Leaving even a short-term positive legacy has proven difficult in recent decades for several Olympic venues around the world. But two decades removed from the 1996 Atlanta Olympics, most of those venues have survived.

Many have thrived, two Goizueta Business School instructors said

Some of the keys, which should serve as a model for future sites, are to avoid massive amounts of debt that cripple cities and countries in their wake, and develop cooperation with the private sector that will use the venues in some capacity for decades to come.

“The story was that these things got built in a way that anticipated their having a long and useful life,” said Ray Hill, a Senior Lecturer in Finance, when asked about Atlanta’s remaining structures. “… That’s the model the world ought to be adopting: let the people who are going to benefit from it — the private sector entities that are going to reap the rewards — let them finance these things and let’s not have it be this gargantuan expenditure of public money.”

Centennial Olympic Park and Turner Field, known at the time as Centennial Olympic Stadium, have served as the home since for the Atlanta Braves. But recently, following the Braves’ announced move to Cobb County, Georgia State University and City of Atlanta officials announced a deal to purchase the 70-acre plot.

That deal is expected to close by the end of the year for $30 million.

The Georgia State development plan includes student housing, apartments, single-family homes, classroom space, a grocery store, a football stadium and a Panthers baseball field, the Atlanta Journal-Constitution reported.

Roy Black, a Goizueta Professor in the Practice of Finance, said the Turner Field site would join the trend — and benefit from — improving residential areas by making them walkable, and having a mix of residential, retail and office space.

“That’s kind of an amazing legacy and metamorphosis, to have that one site go through three different athletic uses, and now be brand-new for the facility that Georgia State will use for a long, long time,” said Black, who noted the makeover of the site would preserve the Hank Aaron home run wall as part of the baseball stadium. “The continuity is great, a wonderful story, and part of the legacy of the Olympics.”

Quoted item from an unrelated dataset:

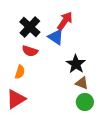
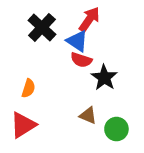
red semicircle: (30, 51) -> (81, 60), moved
brown triangle: (82, 83) -> (88, 115), moved

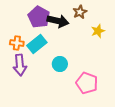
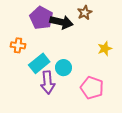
yellow star: (98, 31) -> (105, 49), moved
cyan rectangle: (37, 44) -> (39, 63), moved
purple arrow: (20, 65) -> (48, 82), moved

While Turner Field will be converted, the Georgia Dome is set for demolition 25 years since it opened. The Atlanta Falcons will move into the $1.4 billion Mercedes-Benz Stadium in 2017. The Dome during the Olympics was known for hosting the men’s basketball gold medal game and the Magnificent Seven victory for America’s women’s gymnastics.

Other remaining venues include Centennial Olympic Park, which is home to the Georgia Aquarium, World of Coca-Cola, College Football Hall of Fame and National Center for Civil and Human Rights. The Georgia Tech Aquatic Center — site of Olympic swimming — hosted the NCAA swimming championships and a pre-Olympic camp for the U.S. team before this year’s games in Rio.

“The real story is the far-sightedness and wisdom of having private money build these things 20 years ago,” Hill said.

One blemish is the Stone Mountain Tennis Center, which sits idle and in disrepair. Herndon Stadium, which hosted field hockey in 1996, sits abandoned.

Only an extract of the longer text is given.